Regular attendance in lectures is expected. Please notify the instructor of planned absences.

Late Work

Late submissions are not accepted without prior arrangement. Extensions may be granted for documented emergencies.

Collaboration

Discussion of concepts and approaches is encouraged. However, all submitted code and written work must be your own. When collaborating, you must acknowledge your collaborators.

AI Tools

Learning to work effectively with AI is itself a course objective. Use AI tools freely to explore ideas, debug code, and deepen understanding. Focus on building genuine competence—understanding why something works, not just that it works.
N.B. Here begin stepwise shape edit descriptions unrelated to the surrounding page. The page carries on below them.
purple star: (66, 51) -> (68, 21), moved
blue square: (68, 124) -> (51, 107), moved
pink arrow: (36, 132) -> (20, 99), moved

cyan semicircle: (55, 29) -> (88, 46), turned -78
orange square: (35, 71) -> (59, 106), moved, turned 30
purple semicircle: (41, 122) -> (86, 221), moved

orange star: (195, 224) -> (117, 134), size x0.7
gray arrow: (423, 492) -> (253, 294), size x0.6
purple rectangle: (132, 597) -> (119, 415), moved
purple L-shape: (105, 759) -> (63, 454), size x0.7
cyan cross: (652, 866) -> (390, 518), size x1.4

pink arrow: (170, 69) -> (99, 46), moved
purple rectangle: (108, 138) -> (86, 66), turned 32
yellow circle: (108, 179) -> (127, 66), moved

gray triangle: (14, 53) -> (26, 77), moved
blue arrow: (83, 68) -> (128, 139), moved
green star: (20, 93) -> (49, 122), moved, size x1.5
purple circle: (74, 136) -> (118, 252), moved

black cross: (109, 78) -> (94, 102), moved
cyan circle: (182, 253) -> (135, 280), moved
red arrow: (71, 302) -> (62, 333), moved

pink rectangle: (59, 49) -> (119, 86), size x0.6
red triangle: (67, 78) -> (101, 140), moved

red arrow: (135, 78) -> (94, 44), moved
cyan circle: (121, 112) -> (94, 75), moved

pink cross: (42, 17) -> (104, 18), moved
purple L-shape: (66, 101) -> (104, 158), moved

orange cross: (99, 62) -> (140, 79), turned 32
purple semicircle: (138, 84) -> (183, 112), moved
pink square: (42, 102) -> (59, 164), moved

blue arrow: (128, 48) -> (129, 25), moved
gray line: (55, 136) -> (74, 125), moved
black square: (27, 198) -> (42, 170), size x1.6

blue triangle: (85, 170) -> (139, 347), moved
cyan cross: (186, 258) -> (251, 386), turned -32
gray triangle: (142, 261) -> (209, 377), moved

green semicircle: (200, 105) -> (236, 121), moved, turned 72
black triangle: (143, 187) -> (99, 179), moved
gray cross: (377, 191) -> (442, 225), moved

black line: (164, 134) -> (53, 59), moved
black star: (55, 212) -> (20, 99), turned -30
Disclose AI assistance in submissions, including its form and extent. See also the CDS GAIA policy.

Academic Conduct

All students are expected to read and abide by the BU Academic Code of Conduct. Plagiarism includes copying or restating work or ideas of another person or AI software without citing the source. In computing coursework, this includes sharing code, reusing code across courses without permission, and uploading assignments to external sites. Please review the examples of plagiarism provided by the BU Computer Science department. All suspected cases of plagiarism will be reported to the Academic Dean.

Accommodations

Boston University is committed to providing reasonable accommodations to students with documented disabilities. Students seeking accommodations should contact Disability & Access Services (25 Buick Street, Suite 300; 617-353-3658) as early as possible in the semester. A new Faculty Accommodation Letter (FAL) must be requested each semester; DAS will send this directly to instructors.

Religious Observance

Students observing a religious holiday during regularly scheduled class time are entitled to an excused absence. Please notify the instructor in advance to make arrangements for any missed work.

Recordings

Recording of lectures requires instructor permission. Students approved for recording as an accommodation must limit use to personal study and may not share recordings.